Friday, January 4, 2019

Greener Pastures

On the busiest part of 80 Feet Road, a commercial complex houses a college named Green Mountain. Heights of wishful thinking?

We are live!! It's been a flurry of activities for the last 48 hours and it feels odd that everything is finally over. The project has seen so many people come and go, we were like a huge family from Japan to Bangalore, it's been great teamwork and big learning for all of us. Such opportunities are rare to come by and I wish we could all meet together and celebrate. Not going to happen, though.

I fell in love with the old house of the Alvas when I attended the Kola. It seems nobody lives in that house on a regular basis. In fact, none of my present generation of Alvas lives in that place itself, the matriarchs who own the house have either passed away or are old and live with their children and somebody is appointed to keep the place in good shape for some ceremonies. Some parts of that house reminded me of my grandparents' place of old, which is razed down now.

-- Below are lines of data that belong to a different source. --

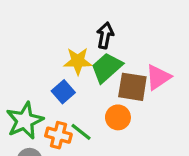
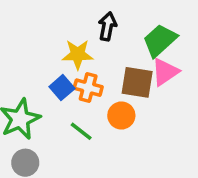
green trapezoid: (107, 68) -> (160, 40), moved
orange cross: (58, 135) -> (88, 88), moved

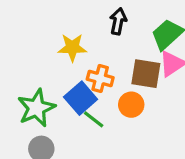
yellow star: (78, 54) -> (72, 47), moved
blue square: (62, 88) -> (81, 98), moved, size x1.4

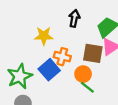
green line: (94, 119) -> (87, 87), moved

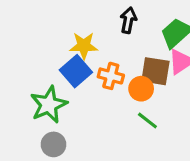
blue square: (49, 70) -> (76, 71), moved
orange circle: (83, 74) -> (141, 89), moved

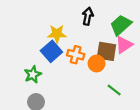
green star: (49, 105) -> (33, 75), size x0.7
green line: (147, 121) -> (114, 90), moved

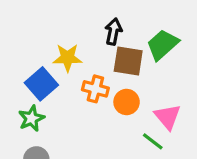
pink triangle: (124, 45) -> (168, 117), moved, turned -36
blue square: (51, 51) -> (41, 84), moved
brown square: (106, 51) -> (128, 61), moved

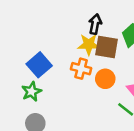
yellow star: (67, 58) -> (89, 44), moved

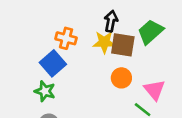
orange cross: (81, 69) -> (66, 38), moved
green star: (32, 91) -> (45, 91), turned -30

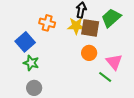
blue square: (53, 63) -> (25, 42), moved

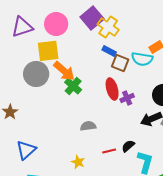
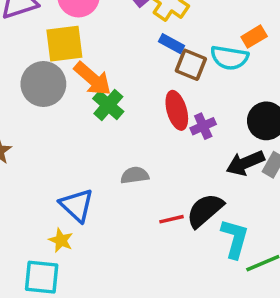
black semicircle: (128, 146) -> (205, 210), size x1.6
blue triangle: (26, 150) -> (77, 205), moved, turned -35
yellow star: (78, 162) -> (61, 240), moved

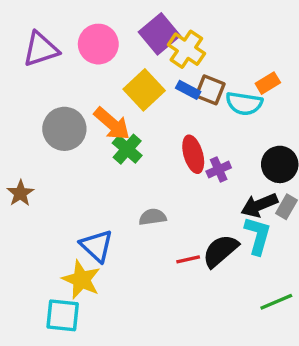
yellow square: (64, 44) -> (144, 90), moved, turned -36
brown square: (191, 65) -> (210, 90), moved
cyan L-shape: (235, 239) -> (258, 236), moved
yellow star: (61, 240) -> (81, 280), size x1.6

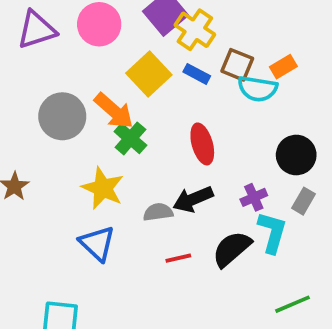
brown square: (210, 90) -> (237, 65), moved
purple cross: (219, 170) -> (254, 197), moved
black arrow: (259, 205) -> (193, 199), moved
red line: (188, 259) -> (178, 258), moved
yellow star: (81, 280) -> (103, 188), moved

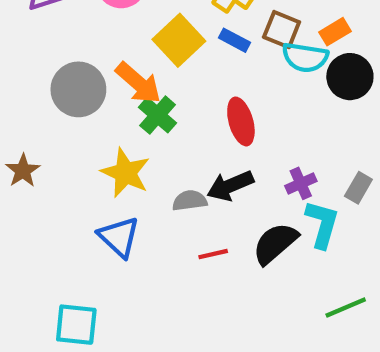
black circle: (296, 155) -> (350, 77), moved

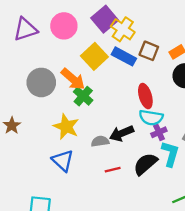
blue rectangle: (234, 40) -> (124, 56), size x1.5
cyan semicircle: (305, 57) -> (151, 118), moved
red ellipse: (241, 121) -> (145, 96), moved

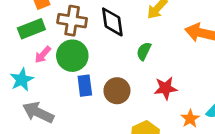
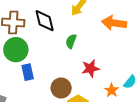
brown circle: (117, 91) -> (61, 88), moved

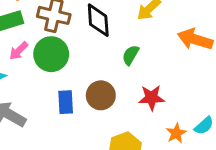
blue rectangle: (28, 72) -> (66, 102), moved
brown circle: (61, 88) -> (101, 95), moved

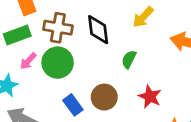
red star: (151, 98) -> (150, 97), turned 30
blue rectangle: (66, 102) -> (73, 105), turned -30

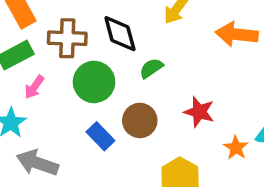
green semicircle: (129, 59) -> (151, 68), moved, turned 36
green circle: (58, 63) -> (94, 82), moved

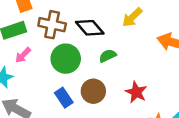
black diamond: (120, 34) -> (90, 28), turned -36

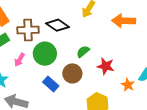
pink arrow: (23, 55) -> (19, 60), moved
green semicircle: (108, 56) -> (83, 52), moved

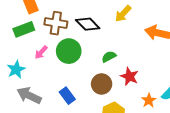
brown circle: (72, 73) -> (102, 84), moved
blue rectangle: (51, 84) -> (67, 96), moved

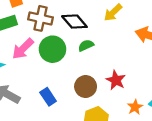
pink arrow: (41, 52) -> (23, 49), size x1.5
green semicircle: (109, 57) -> (86, 45), moved

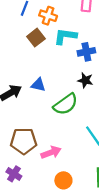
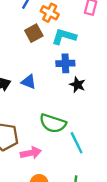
blue cross: (86, 52) -> (65, 63), moved
green semicircle: (66, 104) -> (53, 123), moved, turned 45

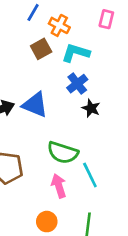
blue cross: (65, 63) -> (77, 84), turned -36
blue triangle: (29, 82) -> (35, 105), size x1.5
pink arrow: (31, 153) -> (59, 186), moved, turned -96

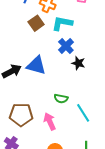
green semicircle: (63, 153) -> (61, 99), size x0.6
pink arrow: (59, 186) -> (50, 121), moved

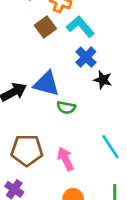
cyan L-shape: (62, 23) -> (80, 27), turned 40
green semicircle: (61, 99) -> (66, 108), moved

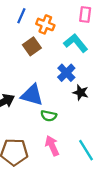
cyan L-shape: (80, 27) -> (76, 43), moved
pink arrow: (65, 159) -> (52, 146), moved

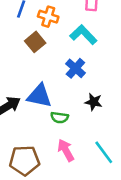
black star: (81, 93) -> (94, 102), moved

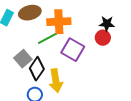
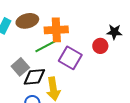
black star: (107, 24) -> (114, 32), moved
black diamond: (37, 69) -> (34, 77), turned 50

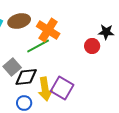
orange cross: (56, 30) -> (48, 30), turned 35
purple square: (70, 58) -> (62, 88), moved

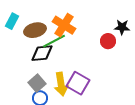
brown ellipse: (19, 21) -> (35, 30), moved
gray square: (12, 67) -> (37, 83), moved
black diamond: (26, 77) -> (42, 53), moved

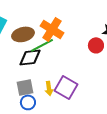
gray square: (37, 83) -> (25, 87), turned 30
yellow arrow: (61, 84) -> (49, 88), size x0.6

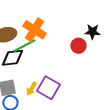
yellow arrow: (49, 88) -> (31, 89), turned 40

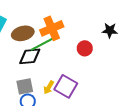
orange cross: (34, 30) -> (52, 28), turned 35
red circle: (78, 46) -> (85, 48), moved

I'm grateful that the Alva house still stands majestically.





Wednesday, January 2, 2019

Desperate Measures

Razia said they were reconstructing the entrance to her rented house and I asked her why. She said no matter how hard they tried, they couldn't save enough money so the relatives and neighbors had suggested that their vastu must've been wrong. The door was ultimately found to be the problem. I was surprised; going by our regular chats, I'd thought they'd done very well last year. I told her the same and this time she said it was more of health worries, as both her husband(dengue) and herself(non-specific illness) had got hospitalized last year. I said I hoped she didn't spend much more on the redesign.


It looks like one can hardly say 'in the last five years' without it being taken as an endorsement or indictment of the government.

Tuesday, January 1, 2019

Cawing for Attention

I saw a couple of crows on the beach last week and it struck me that I was seeing them after very long. They seem to have been replaced by hawks in urban areas but even in rural setups that I visit, I hardly see them these days. Even on the beach, they were an obvious minority in the group of hawks. I think it's time for a census.

In my childhood, if there was a shradhdha, one of the things was to check if a crow ate the 'bali ede'. Crows symbolised the spirits of ancestors and the head of the family would place the plantain leaf with the ede outside for them to eat and one would keep an eye on it and give the status update to people. I remember people getting anxious if no crow came around for some time, which it ultimately did. It felt like an important part of the ritual so I asked Pappa what they did these days. He also admitted crows were hard to come by and people either didn't bother much or fed the ede to the cows. It felt like the final blow.